When you set up policy-based routing to manage destination overlap, you choose target ports to use for consumer applications. Traffic that's bound for one of these ports flows through your Private Service Connect interface to the consumer subnet, while other traffic flows through the default interface to the producer subnet.

  1. Connect to your Private Service Connect interface's VM.

  2. If the iproute2 command is not available, install it.

  3. Ensure that you can write to the following file: /etc/iproute2/rt_tables

  4. Create a route table. Add a default route for your Private Service Connect interface:

    echo "200 pscnet" >> /etc/iproute2/rt_tables \
    sudo ip route add default dev OS_INTERFACE_NAME table pscnet
    

    Replace OS_INTERFACE_NAME with the guest OS name of your Private Service Connect interface—for example, ens5.

  5. Add a route to the overlapping consumer subnet range through your default gateway:

    sudo ip route add CONSUMER_SUBNET_RANGE via GATEWAY_IP dev OS_INTERFACE_NAME table pscnet
    

    Replace the following:

    • CONSUMER_SUBNET_RANGE: the IP address range of your consumer subnet.
    • GATEWAY_IP: the IP address of the default gateway for your Private Service Connect interface's subnet.
  6. Update the route table so that egress packets from this VM use your interface's IP address as their source IP address:

    sudo ip route add GATEWAY_IP src INTERFACE_IP dev OS_INTERFACE_NAME table pscnet
    

    Replace INTERFACE_IP with the IP address of your Private Service Connect interface.

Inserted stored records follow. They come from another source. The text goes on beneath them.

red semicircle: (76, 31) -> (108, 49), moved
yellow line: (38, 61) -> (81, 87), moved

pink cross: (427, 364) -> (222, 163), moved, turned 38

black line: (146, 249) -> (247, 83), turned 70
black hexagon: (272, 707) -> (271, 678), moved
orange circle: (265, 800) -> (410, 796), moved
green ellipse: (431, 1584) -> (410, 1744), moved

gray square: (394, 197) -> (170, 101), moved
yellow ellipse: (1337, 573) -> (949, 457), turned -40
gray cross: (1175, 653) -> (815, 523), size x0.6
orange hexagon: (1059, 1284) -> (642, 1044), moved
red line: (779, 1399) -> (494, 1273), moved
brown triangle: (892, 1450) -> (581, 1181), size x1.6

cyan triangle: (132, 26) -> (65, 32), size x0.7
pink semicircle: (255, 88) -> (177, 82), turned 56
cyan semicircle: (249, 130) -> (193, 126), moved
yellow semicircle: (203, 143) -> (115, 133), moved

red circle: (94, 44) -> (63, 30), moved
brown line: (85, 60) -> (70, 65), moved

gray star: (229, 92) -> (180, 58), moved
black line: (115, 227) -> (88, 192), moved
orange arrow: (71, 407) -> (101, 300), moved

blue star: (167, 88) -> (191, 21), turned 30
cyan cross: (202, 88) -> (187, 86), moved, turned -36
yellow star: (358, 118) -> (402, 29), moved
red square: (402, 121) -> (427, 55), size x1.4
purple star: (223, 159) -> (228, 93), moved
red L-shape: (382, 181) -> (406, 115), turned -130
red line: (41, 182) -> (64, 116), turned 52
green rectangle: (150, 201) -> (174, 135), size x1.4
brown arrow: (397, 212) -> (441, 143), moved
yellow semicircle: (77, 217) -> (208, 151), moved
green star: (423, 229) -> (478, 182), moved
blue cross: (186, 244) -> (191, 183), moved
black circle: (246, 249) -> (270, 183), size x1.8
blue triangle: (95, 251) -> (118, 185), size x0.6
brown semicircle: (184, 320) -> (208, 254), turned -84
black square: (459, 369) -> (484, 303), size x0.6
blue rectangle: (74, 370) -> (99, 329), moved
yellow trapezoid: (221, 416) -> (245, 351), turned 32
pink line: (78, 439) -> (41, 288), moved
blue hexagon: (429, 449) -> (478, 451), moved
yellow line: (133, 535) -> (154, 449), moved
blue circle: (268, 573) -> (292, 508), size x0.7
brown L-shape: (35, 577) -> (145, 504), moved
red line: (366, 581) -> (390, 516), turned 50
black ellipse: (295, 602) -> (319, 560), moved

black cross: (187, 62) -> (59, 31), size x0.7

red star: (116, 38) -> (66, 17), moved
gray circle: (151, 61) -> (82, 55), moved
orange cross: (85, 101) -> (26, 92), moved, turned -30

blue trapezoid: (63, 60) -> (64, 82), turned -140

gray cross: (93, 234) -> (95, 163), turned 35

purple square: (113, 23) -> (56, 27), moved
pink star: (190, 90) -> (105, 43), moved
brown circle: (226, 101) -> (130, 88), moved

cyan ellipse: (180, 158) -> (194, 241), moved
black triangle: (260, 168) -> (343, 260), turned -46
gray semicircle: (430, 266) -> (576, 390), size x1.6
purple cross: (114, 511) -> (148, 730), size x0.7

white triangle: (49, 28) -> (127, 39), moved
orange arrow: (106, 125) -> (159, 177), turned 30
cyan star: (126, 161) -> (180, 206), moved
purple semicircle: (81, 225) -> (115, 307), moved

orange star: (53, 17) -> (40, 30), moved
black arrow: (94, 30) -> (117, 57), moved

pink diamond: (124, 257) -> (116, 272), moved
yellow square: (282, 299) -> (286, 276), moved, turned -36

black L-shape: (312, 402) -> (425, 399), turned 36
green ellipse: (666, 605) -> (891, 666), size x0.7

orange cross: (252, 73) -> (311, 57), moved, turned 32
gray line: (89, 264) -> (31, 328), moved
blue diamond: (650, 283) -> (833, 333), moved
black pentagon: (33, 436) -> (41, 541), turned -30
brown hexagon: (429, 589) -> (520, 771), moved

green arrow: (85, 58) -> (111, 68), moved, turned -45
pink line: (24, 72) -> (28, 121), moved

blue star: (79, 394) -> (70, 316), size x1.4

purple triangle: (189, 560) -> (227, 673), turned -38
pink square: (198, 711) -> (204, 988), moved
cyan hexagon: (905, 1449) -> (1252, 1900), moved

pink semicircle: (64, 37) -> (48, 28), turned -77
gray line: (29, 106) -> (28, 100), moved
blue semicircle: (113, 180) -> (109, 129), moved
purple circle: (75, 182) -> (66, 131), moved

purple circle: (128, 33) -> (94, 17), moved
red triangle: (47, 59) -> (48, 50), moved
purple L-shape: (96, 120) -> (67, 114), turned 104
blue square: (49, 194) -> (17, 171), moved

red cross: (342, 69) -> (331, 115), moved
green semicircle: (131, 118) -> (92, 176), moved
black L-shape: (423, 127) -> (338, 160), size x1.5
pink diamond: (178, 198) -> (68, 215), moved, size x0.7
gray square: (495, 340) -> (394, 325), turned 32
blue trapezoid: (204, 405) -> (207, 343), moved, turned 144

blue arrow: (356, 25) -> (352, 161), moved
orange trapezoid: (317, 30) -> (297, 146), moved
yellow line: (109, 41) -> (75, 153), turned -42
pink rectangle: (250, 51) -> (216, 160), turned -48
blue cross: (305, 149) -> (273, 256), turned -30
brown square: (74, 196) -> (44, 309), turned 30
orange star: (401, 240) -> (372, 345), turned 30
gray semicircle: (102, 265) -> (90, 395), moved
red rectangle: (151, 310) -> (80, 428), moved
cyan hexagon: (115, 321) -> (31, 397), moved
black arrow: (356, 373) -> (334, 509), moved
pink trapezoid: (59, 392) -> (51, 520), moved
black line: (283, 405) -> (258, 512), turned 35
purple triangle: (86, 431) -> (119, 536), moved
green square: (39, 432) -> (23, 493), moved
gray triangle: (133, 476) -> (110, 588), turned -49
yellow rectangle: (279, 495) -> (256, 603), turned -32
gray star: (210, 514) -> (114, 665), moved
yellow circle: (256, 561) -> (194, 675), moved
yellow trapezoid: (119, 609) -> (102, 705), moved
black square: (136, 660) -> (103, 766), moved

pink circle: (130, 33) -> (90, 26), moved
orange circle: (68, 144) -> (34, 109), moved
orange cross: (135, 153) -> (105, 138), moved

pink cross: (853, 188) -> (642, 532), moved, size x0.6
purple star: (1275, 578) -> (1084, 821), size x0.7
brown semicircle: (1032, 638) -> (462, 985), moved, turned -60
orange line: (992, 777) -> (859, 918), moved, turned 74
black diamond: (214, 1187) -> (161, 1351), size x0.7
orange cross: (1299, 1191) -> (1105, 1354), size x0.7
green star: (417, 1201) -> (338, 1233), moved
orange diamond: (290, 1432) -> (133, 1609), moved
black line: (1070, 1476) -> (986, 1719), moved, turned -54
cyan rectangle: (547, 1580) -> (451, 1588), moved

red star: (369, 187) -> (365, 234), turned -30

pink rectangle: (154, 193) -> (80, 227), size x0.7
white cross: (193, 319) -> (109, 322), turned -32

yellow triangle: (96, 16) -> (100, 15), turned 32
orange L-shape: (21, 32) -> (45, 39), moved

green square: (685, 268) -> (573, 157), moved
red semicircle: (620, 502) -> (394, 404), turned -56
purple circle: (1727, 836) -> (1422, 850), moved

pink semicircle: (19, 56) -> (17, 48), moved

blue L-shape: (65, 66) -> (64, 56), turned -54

  7. Add an IP rule that applies to all traffic that's destined for the target port of your consumer application:

    sudo ip rule add dport CONSUMER_PORT table pscnet
    

    Replace CONSUMER_PORT with the port that you have configured for traffic to your consumer VM.

  8. To verify that a packet is routed to the correct VM based on its destination port, do the following:

    1. Create test VMs in the producer and consumer networks that both use the same IP address from the overlapping range.
    2. Set up an HTTP server on each test VM. Configure the consumer test VM to listen on the port that you've set up for the consumer application. Configure the producer test VM to listen on a port that's different from the one you've set up for the consumer application.
    3. Ensure that firewall rules are configured to allow HTTP traffic to your test VMs.
    4. Using the port that you've configured for your consumer application, make a GET request to the test IP address, and then verify that you've reached the correct instance:

      curl TEST_IP_ADDRESS:CONSUMER_PORT
      

      Replace the following:

      • TEST_IP_ADDRESS: the IP address of your test VMs.
      • CONSUMER_PORT: the port of your consumer application.
    5. Using the port that you've configured for your production test VM, make a GET request to the test IP address, and then verify that you've reached the correct instance:

      curl IP_ADDRESS:PRODUCER_PORT
      

      Replace the following:

      • IP_ADDRESS: the IP address of your test VMs.
      • PRODUCER_PORT: the port that you've configured for your production test VM.